The US Army is looking to add a new capability to their already extremely successful and popular M230 autocannon. The M230 chain gun is used in a good number of gunships and is currently being adapted for naval use as well. What the Army is looking for is a new ammo feeding system for these exceptional weapons.
The Army wants the ability for gunners to select which type of ammo they will be firing on the fly, as opposed to the current system, which is to load the ammo in a mix, alternating between high-explosive (HE) Armament Development, Enfield/Direction Etude Fabrication (ADEN/DEFA) and high-explosive dual-purpose (HEDP) 30x113mm autocannon rounds.

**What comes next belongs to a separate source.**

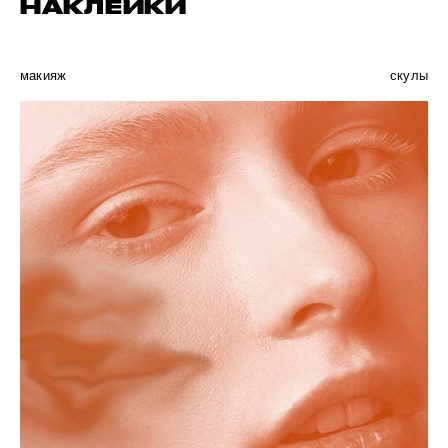
НАКЛЕЙКИ
макияж
скулы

While primarily loaded with the armor-piercing HEDP cartridges, which do have a lethal blast radius of about ten feet, the ADEN/DEFA cartridges do much better against unarmored, non-materiel targets. You know, dudes. But the Army wants a more ammo-efficient system. Currently, the M230 chain gun feeds from a single magazine/flat pack full of ammo. What they want is a system with two magazines with the ability to select from which magazine to shoot from.
Such a system is expected to reduce a gunship’s total autocannon magazine capacity by a third, from 1,200 rounds to 400 in each magazine totaling 800 rounds of ammo. But seeing how they’re currently firing two rounds for every round they want on-target, this would give them a longer-lasting, more specialized payload.
According to Wired, “Today’s machine guns and autocannons use ammunition belts that are pre-loaded with a mix of munitions—from incendiary rounds to tracers. ‘These mixes are always a compromise and may not be optimum for a particular engagement,’ the Army notes. Some guns, like the 242 Bushmaster, use dual-feed mechanisms to introduce a bit of flexibility. Previous efforts to build a choose-your-own-ammo system, like [the] 1977 trial, have generally gone nowhere. The guns jammed up too quickly.
“But that was back in days before advanced sensors and algorithms could help machines efficiently sort and pack items, from warehouse packages to farm produce. The Army is hoping to use the same smarts to inventory and pick out ammunition at ultra-high speed. Think of it as a dial-a-bullet device.”
This would also let the Army load one magazine with the futuristic-sounding but real-world laser-guided bullets. Designed at Sandia Labs and unveiled just a couple of months ago, the laser-guided bullet is a real thing, with current prototypes shooting sub-MOA at over a mile.
The laser-guided bullet is flanged with four fins for straight flight, like a dart, which are encased in a plastic sabot that falls off as soon as the bullet leaves its smooth-bore barrel. The bullet has internal electromagnetic actuators that correct its flight; it doesn’t need to spin, it stabilizes itself. “The natural body frequency of this bullet is about 30 hertz, so we can make corrections 30 times per second. That means we can overcorrect, so we don’t have to be as precise each time,” said Red Jones, one of the projects lead researchers.
Of course, while the Army is looking to add new function to their autocannons, the Navy is just happy to have them at all. Just a few weeks ago the US Navy announced that they have modified the M230, the M230LF, to work with their gunships. Because the systems have to withstand a great deal more wet then the Army’s, the M230LF has some significant changes to its method of operation.
But you can be damn sure it still shoots the 30x113mm cartridges.